10 Kasım 2016 Perşembe

İkinci 3 Ay: Şişiyorum,Şişiyorsun,Şişiyorlar

Haftalık bazda yediğim akupunktur iğnelerinden midir yoksa her doktor muayenesinde "merak etmeee ,her şey yolundaaa" lafını duyduğumdan mı, pek bir dinginim, mutluyum, iç huzurum yüksek, akışa güveniyorum.
İlk 3 ay boyunca yaşadığım aşırı tedirginlik ve korku yerini hamileliğin tadını çıkarmaya bıraktı.Artık herkes biliyor hamile olduğumu,henüz karnım da çok büyük olmadığı için göğüsten aşağı kısmı hafif bol olan tüm bluzlerimi giyebiliyorum,sadece alta giydiklerim artık hamile kıyafeti kategorisinde.
Bayram tatilinde ailecek Barcelona'ya gidiyoruz.Elbette eşim İştar'la ilgilenme konusunda başrollerde..Cinsiyetimiz henüz belli değil o yüzden uniseks bir kaç parça bir şey alıyorum ve şunu farkediyorum ki bebek mağazaları acayip cinsiyetçi!Kız bebeğe de erkek bebeğe de giydirebileceğin neredeyse hiç bir şey yok,inanılmaz değil mi?

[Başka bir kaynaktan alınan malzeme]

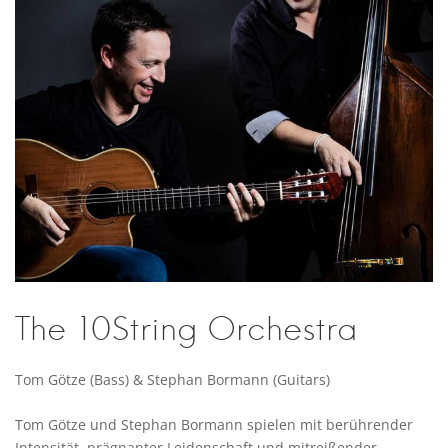
The 10String Orchestra
Tom Götze (Bass) & Stephan Bormann (Guitars)
Tom Götze und Stephan Bormann spielen mit berührender
Intensität, prägnanter Leidenschaft und mitreißender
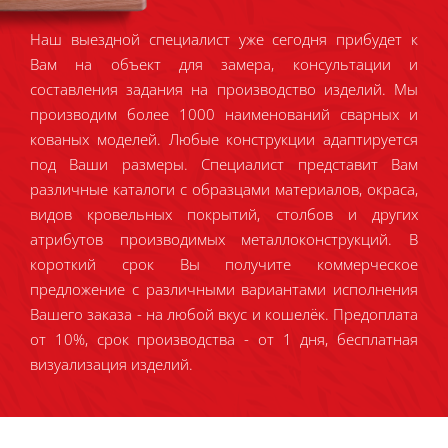
Наш выездной специалист уже сегодня прибудет к
Вам на объект для замера, консультации и
составления задания на производство изделий. Мы
производим более 1000 наименований сварных и
кованых моделей. Любые конструкции адаптируется
под Ваши размеры. Специалист представит Вам
различные каталоги с образцами материалов, окраса,
видов кровельных покрытий, столбов и других
атрибутов производимых металлоконструкций. В
короткий срок Вы получите коммерческое
предложение с различными вариантами исполнения
Вашего заказа - на любой вкус и кошелёк. Предоплата
от 10%, срок производства - от 1 дня, бесплатная
визуализация изделий.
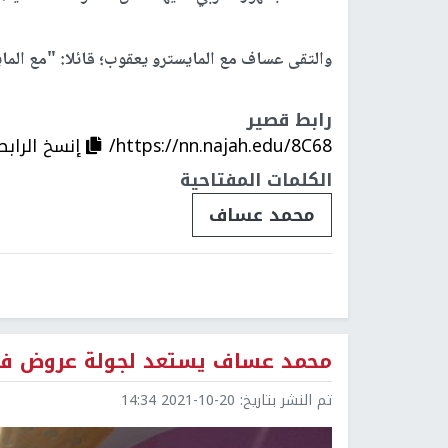
والتقى عساف مع المايسترو يعقوب؛ قائلا: "مع الم
رابط قصير
https://nn.najah.edu/8C68/
إنسخ الرابط
الكلمات المفتاحية
محمد عساف
محمد عساف يستعد لجولة عروض في ا
تم النشر بتاريخ:
2021-10-20 14:34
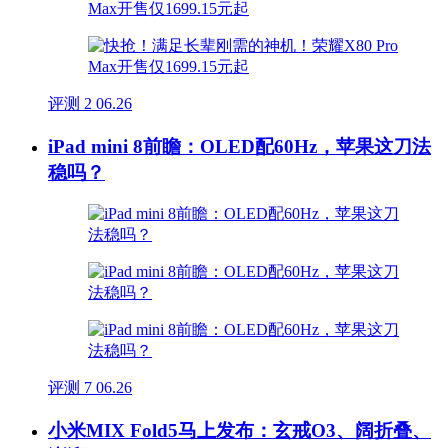
评测
2
06.26
iPad mini 8前瞻：OLED配60Hz，苹果这刀法
稳吗？
评测
7
06.26
小米MIX Fold5马上发布：玄戒O3、阔折叠、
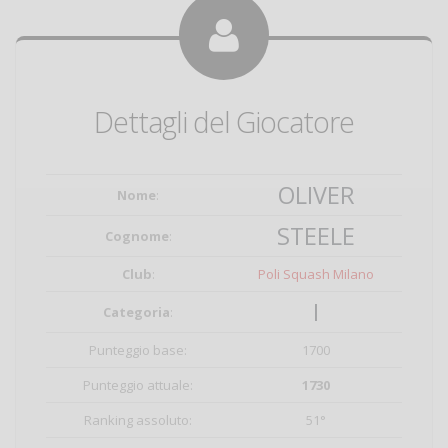
Dettagli del Giocatore
OLIVER
Nome
:
STEELE
Cognome
:
Club
:
Poli Squash Milano
I
Categoria
:
Punteggio base:
1700
Punteggio attuale:
1730
Ranking assoluto:
51°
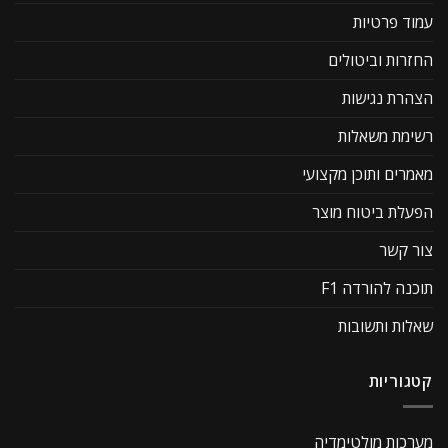
עמוד פרטיות
החזרות וביטולים
הצהרת נגישות
רשימת משאלות
מאמרים ותוכן מקצועי
הפעלת ביטוח מוצר
צור קשר
תוכנה להורדה F1
שאלות ותשובות
קטגוריות
מערכות מולטימדיה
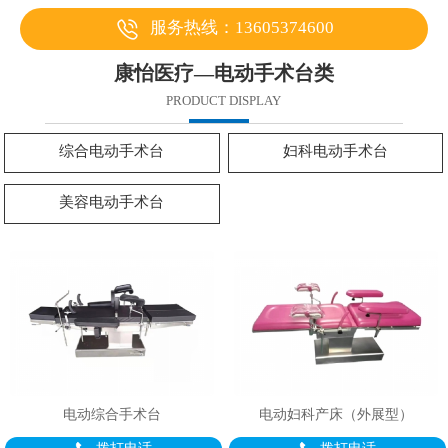
服务热线：13605374600
康怡医疗—电动手术台类
PRODUCT DISPLAY
综合电动手术台
妇科电动手术台
美容电动手术台
电动综合手术台
电动妇科产床（外展型）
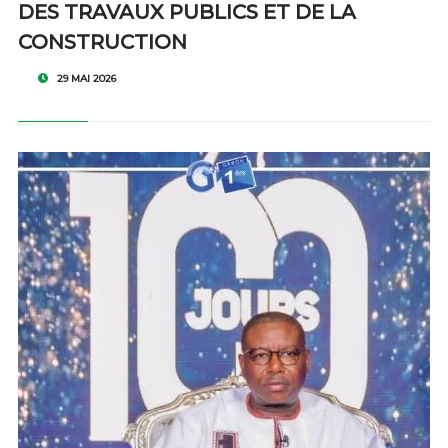
DES TRAVAUX PUBLICS ET DE LA
CONSTRUCTION
29 MAI 2026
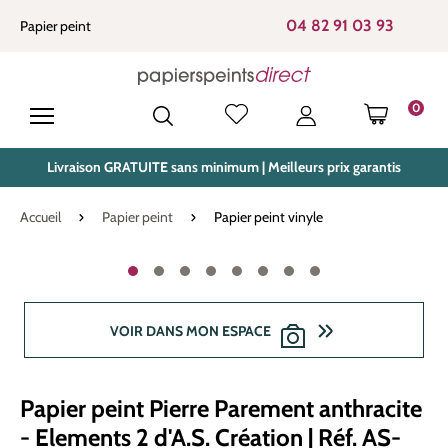
tenu principal
04 82 91 03 93
Papier peint
0
LE PANIE
Livraison GRATUITE sans minimum | Meilleurs prix garantis
Accueil
Papier peint
Papier peint vinyle
Ignorer la galerie d'images
VOIR DANS MON ESPACE
Papier peint Pierre Parement anthracite
- Elements 2 d'A.S. Création | Réf. AS-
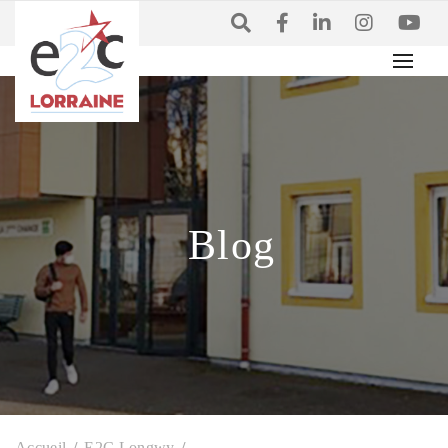
Blog
Accueil
E2C Longwy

Kız bebek giysilerini zaten geç, inanılmaz feminen hepsi.Erkek bebek tulumları ise fazla gri ve hatta fazla maskulen. Yani cinsiyeti bilmiyorsan içine sinen bir alışveriş de yapamıyorsun!

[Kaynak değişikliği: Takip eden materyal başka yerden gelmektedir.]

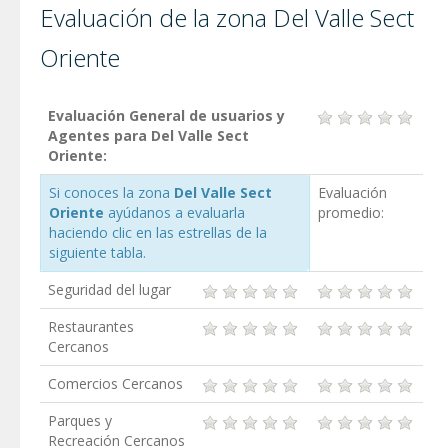
Evaluación de la zona Del Valle Sect
Oriente
Evaluación General de usuarios y
Agentes para Del Valle Sect
Oriente:
Si conoces la zona
Del Valle Sect
Evaluación
Oriente
ayúdanos a evaluarla
promedio:
haciendo clic en las estrellas de la
siguiente tabla.
Seguridad del lugar
Restaurantes
Cercanos
Comercios Cercanos
Parques y
Recreación Cercanos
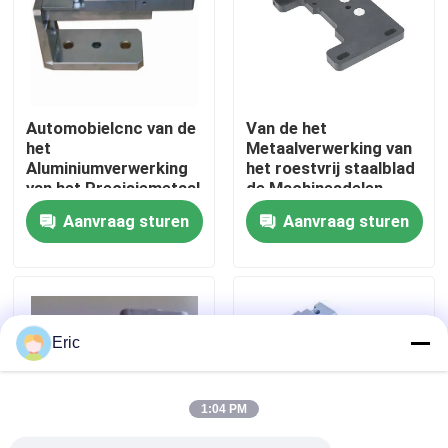
Fabrieksreis
Kwaliteitscontrole
Automobielcnc van de
Van de het
het
Metaalverwerking van
Aluminiumverwerking
het roestvrij staalblad
Contacteer ons
van het Precisiemetaal
de Machinesdelen,
de Machinesdelen
Hoge Precisie
Aanvraag sturen
Aanvraag sturen
Vraag een offerte aan
Company News
Eric
mariene deuren
1:04 PM
Mariene Vensters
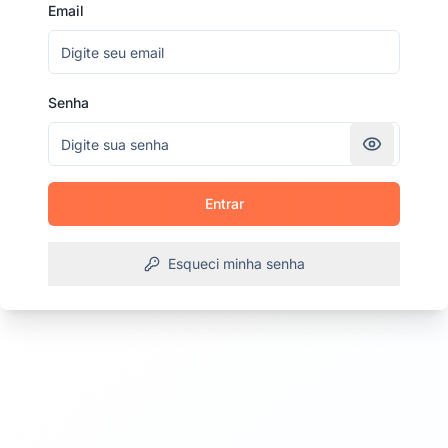
Email
Senha
Entrar
Esqueci minha senha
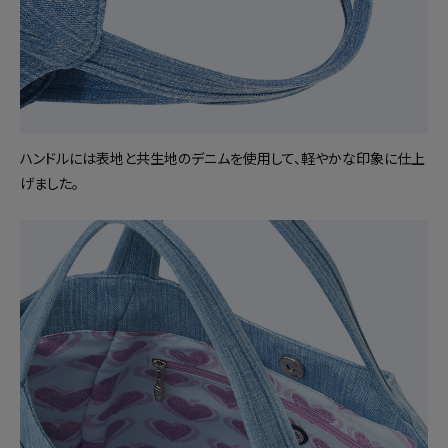
ハンドルには表地と共生地のデニムを使用して、軽やかな印象に仕上
げました。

İkinci üç ayda enerjim gayet yüksek, hem deli gibi hamileyim, hem de karnımın büyüklüğü hayatla başedebileceğim düzeyde :)
Bu da kız olsun, bu da kız olsun diye dua ederken, akupunkturcu doktorum kötü haberi veriyor: "Ayol erkek bu"
Eşim boynunu büküyor, eh çeşit olur artık diyor.
Ve 14. haftada asıl doğum doktorumun high-tech ultrason odasında alıyoruz sevinçli haberi: bir kızımız daha geliyor..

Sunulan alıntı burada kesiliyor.